Last week in Crikey, Peter Brent argued that celebrity candidates don’t do well in marginal seats. I’m not entirely convinced by his argument, but the ALP may have been listening, because its latest celebrity candidate is planning to run for a safe seat. Unfortunately, it’s a safe Liberal seat.
The ABC’s long-serving Sydney weather reporter, Mike Bailey, aims to become the second TV personality (after Maxine McKew) to take on a Government frontbencher. In this case, it’s the Federal Minister for Employment and Workplace Relations, Joe Hockey, in North Sydney.
A spokesman for Kevin Rudd has been quoted as saying he “would love to have Mike Bailey as part of the campaign team”, but even without that endorsement one would hardly expect Labor pre-selection for North Sydney to be hotly contested.
But this raises the interesting question of just how safe a seat like North Sydney is. Bailey thought it “now requires something like a 13.2% swing”, but, in fact, the margin is 10%, unchanged by redistribution. Even though the polls currently show Labor getting that sort of swing, it looks like a very tough target.
In recent years, and especially after the 2004 election, there’s been a lot of hand-wringing about Labor losing ground disproportionately in outer suburban, working-class seats — see, for example, this piece by Shaun Carney on Dunkley (thanks to Brent for reminding me about this).
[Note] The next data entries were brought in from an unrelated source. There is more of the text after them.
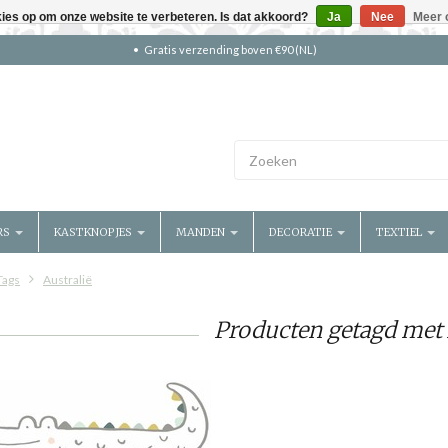
kies op om onze website te verbeteren. Is dat akkoord?
Ja
Nee
Meer 
Gratis verzending boven €90 (NL)
RS
KASTKNOPJES
MANDEN
DECORATIE
TEXTIEL
Tags
Australië
Producten getagd met 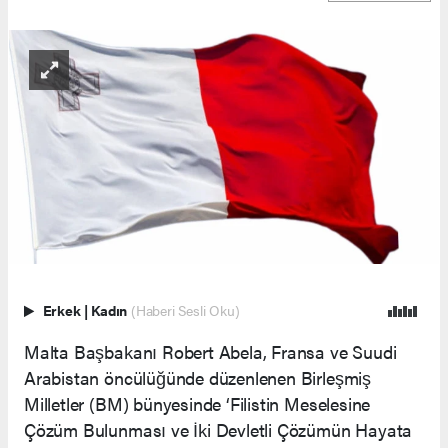
Erkek
|
Kadın
(Haberi Sesli Oku)
Malta Başbakanı Robert Abela, Fransa ve Suudi
Arabistan öncülüğünde düzenlenen Birleşmiş
Milletler (BM) bünyesinde ‘Filistin Meselesine
Çözüm Bulunması ve İki Devletli Çözümün Hayata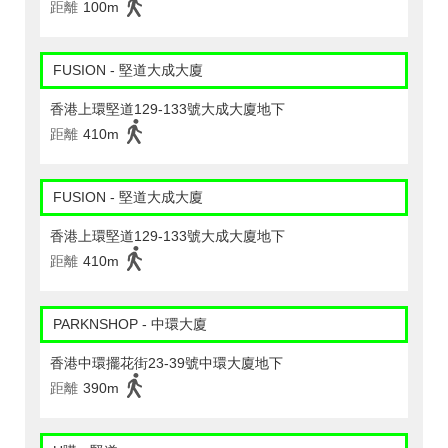
距離
100m
FUSION - 堅道大成大廈
香港上環堅道129-133號大成大廈地下
距離
410m
FUSION - 堅道大成大廈
香港上環堅道129-133號大成大廈地下
距離
410m
PARKNSHOP - 中環大廈
香港中環擺花街23-39號中環大廈地下
距離
390m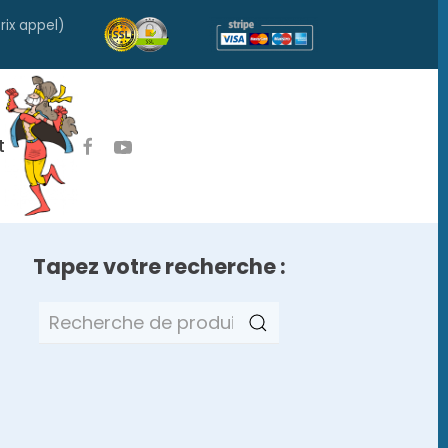
rix appel)
t
Tapez votre recherche :
Recherche
pour :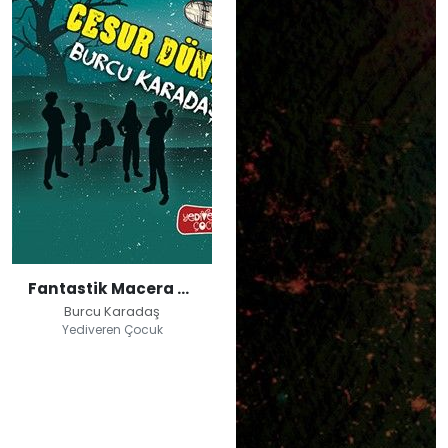
Fantastik Macera Gemisi / Cesur Dünya
Burcu Karadaş
Yediveren Çocuk
Fantastik Macera
Gemisi / Cesur
Dünya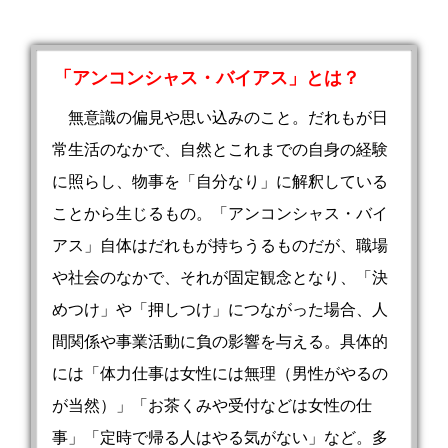
「アンコンシャス・バイアス」とは？
無意識の偏見や思い込みのこと。だれもが日
常生活のなかで、自然とこれまでの自身の経験
に照らし、物事を「自分なり」に解釈している
ことから生じるもの。「アンコンシャス・バイ
アス」自体はだれもが持ちうるものだが、職場
や社会のなかで、それが固定観念となり、「決
めつけ」や「押しつけ」につながった場合、人
間関係や事業活動に負の影響を与える。具体的
には「体力仕事は女性には無理（男性がやるの
が当然）」「お茶くみや受付などは女性の仕
事」「定時で帰る人はやる気がない」など。多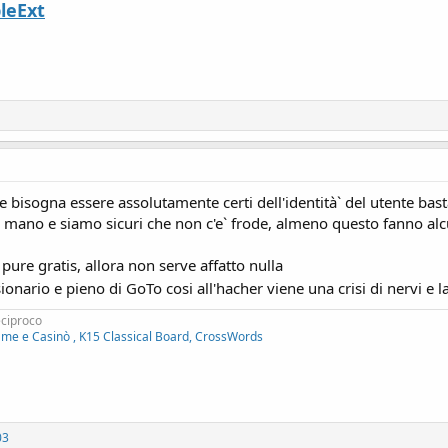
leExt
 bisogna essere assolutamente certi dell'identità` del utente bas
to a mano e siamo sicuri che non c'e` frode, almeno questo fanno 
pure gratis, allora non serve affatto nulla
ionario e pieno di GoTo cosi all'hacher viene una crisi di nervi e l
eciproco
ame e Casinò , K15 Classical Board, CrossWords
03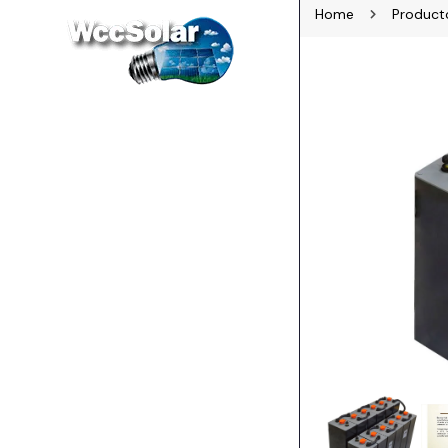
Home
Product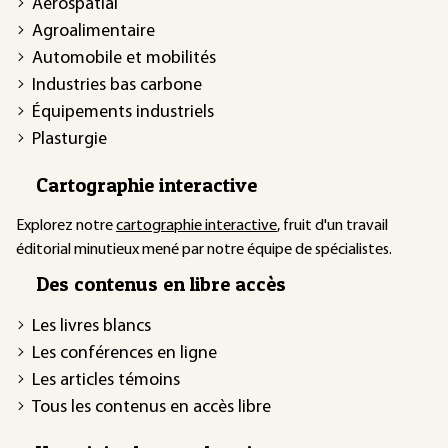
Aérospatial
Agroalimentaire
Automobile et mobilités
Industries bas carbone
Équipements industriels
Plasturgie
Cartographie interactive
Explorez notre
cartographie interactive
, fruit d'un travail
éditorial minutieux mené par notre équipe de spécialistes.
Des contenus en libre accès
Les livres blancs
Les conférences en ligne
Les articles témoins
Tous les contenus en accès libre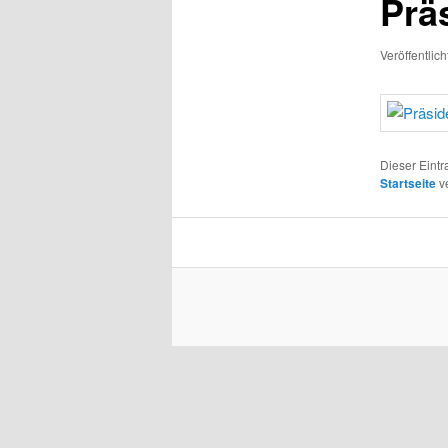
Prä
Veröffentlic
Dieser Eint
Startseite
ve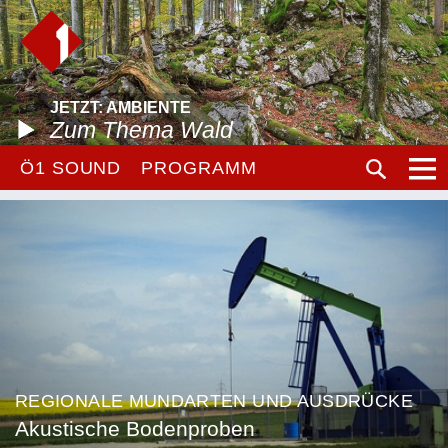
JETZT: AMBIENTE
Zum Thema Wald
Ö1 SOUND
PROGRAMM
REGIONALE MUNDARTEN UND AUSDRÜCKE
Akustische Bodenproben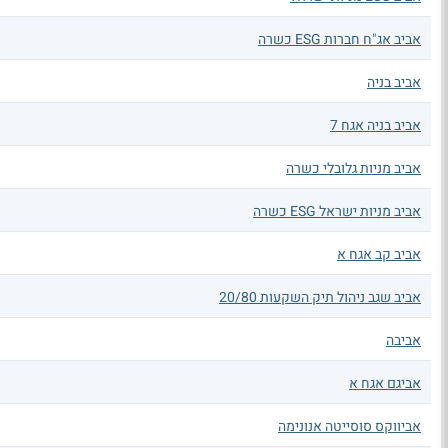
אביב אג"ח חברות ESG כשרה
אביב בניה
אביב בניה אגח 7
אביב מניות גלובלי כשרה
אביב מניות ישראל ESG כשרה
אביב קב אגח א
אביב שגב ניהול תיק השקעות 20/80
אביבה
אביגם אגח א
אביווקס סוסייטה אנונימה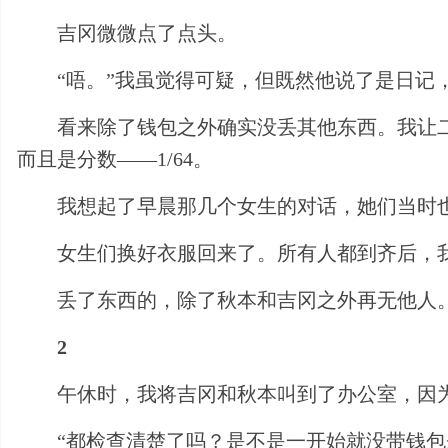
吉冈微微点了点头。
“唔。”我虽觉得可疑，但既然他说了是日记
看来除了钱包之外确实没丢其他东西。我让
而且是分数——1/64。
我想起了早晨那几个女生的对话，她们当时
女生们换好衣服回来了。所有人都到齐后，
丢了东西的，除了秋本和吉冈之外再无他人
2
午休时，我将吉冈和秋本叫到了办公室，因
“都检查清楚了吗？是不是一开始就没带钱包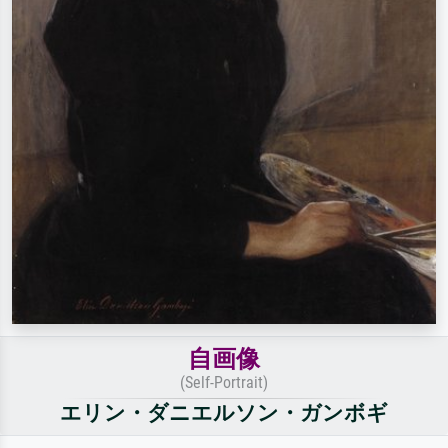
自画像
(Self-Portrait)
エリン・ダニエルソン・ガンボギ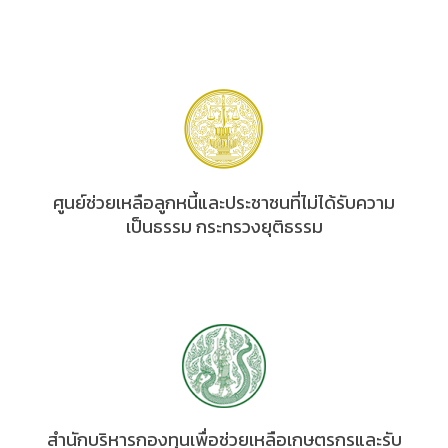
ศูนย์ช่วยเหลือลูกหนี้และประชาชนที่ไม่ได้รับความ
เป็นธรรม กระทรวงยุติธรรม
สำนักบริหารกองทุนเพื่อช่วยเหลือเกษตรกรและรับ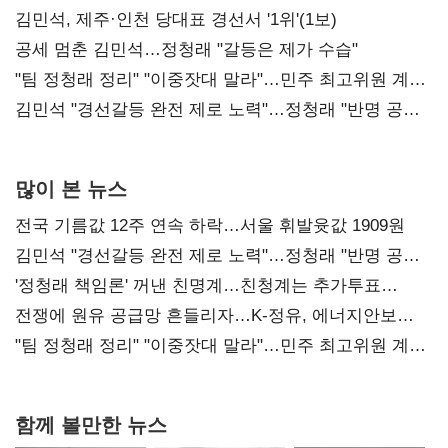
0.86%p(2보)
김민석, 제주·인천 당대표 경선서 '1위'(1보)
공세 멈춘 김민석…정청래 "갈등은 제가 수습"
"팀 정청래 정리" "이중잣대 말라"…민주 최고위원 계파
다툼 격화
김민석 "경선갈등 완전 제로 노력"…정청래 "반명 공세
사과부터"
많이 본 뉴스
전국 기름값 12주 연속 하락…서울 휘발윳값 1909원
김민석 "경선갈등 완전 제로 노력"…정청래 "반명 공세
사과부터"
'정청래 책임론' 꺼낸 친명계…친청계는 추가투표
때리기
전쟁에 원유 공급망 흔들리자…K-정유, 에너지안보
핵심으로 재부상
"팀 정청래 정리" "이중잣대 말라"…민주 최고위원 계파
다툼 격화
함께 볼만한 뉴스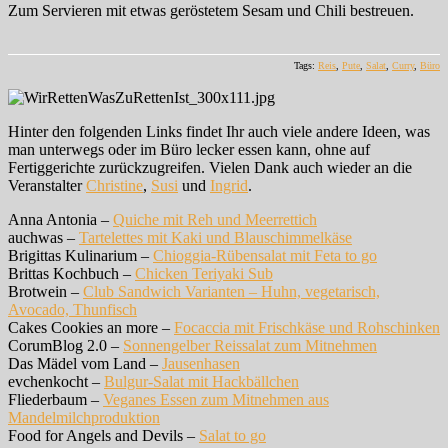
Zum Servieren mit etwas geröstetem Sesam und Chili bestreuen.
Tags:
Reis
,
Pute
,
Salat
,
Curry
,
Büro
Hinter den folgenden Links findet Ihr auch viele andere Ideen, was
man unterwegs oder im Büro lecker essen kann, ohne auf
Fertiggerichte zurückzugreifen. Vielen Dank auch wieder an die
Veranstalter
Christine
,
Susi
und
Ingrid
.
Anna Antonia –
Quiche mit Reh und Meerrettich
auchwas –
Tartelettes mit Kaki und Blauschimmelkäse
Brigittas Kulinarium –
Chioggia-Rübensalat mit Feta to go
Brittas Kochbuch –
Chicken Teriyaki Sub
Brotwein –
Club Sandwich Varianten – Huhn, vegetarisch,
Avocado, Thunfisch
Cakes Cookies an more –
Focaccia mit Frischkäse und Rohschinken
CorumBlog 2.0 –
Sonnengelber Reissalat zum Mitnehmen
Das Mädel vom Land –
Jausenhasen
evchenkocht –
Bulgur-Salat mit Hackbällchen
Fliederbaum –
Veganes Essen zum Mitnehmen aus
Mandelmilchproduktion
Food for Angels and Devils –
Salat to go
But while there are some areas where Labor has done worse than average, there are, of course, others where it’s done better. North Sydney is a prime example. In 1998, it was the seventh-safest Liberal seat in New South Wales, with a margin of 12.2%. Two elections later, the state as a whole had swung more than 3% to the Coalition, but North Sydney had gone backwards; it’s now only 11th-safest.
And it’s not just Sydney. The same sort of movement can be seen in the Treasurer’s seat of Higgins: now on 8.8%, it is more marginal than it was six years ago, despite the fact that Victoria has shifted more than 4% to the Coalition in that time. Seven of the state’s seats — Aston, Wannon, Casey, Flinders, Menzies, Goldstein and Dunkley — have leapfrogged it on the pendulum.
If this trend continues, some of the Liberal Party’s biggest names could be in trouble. Don’t write off Mike Bailey just yet.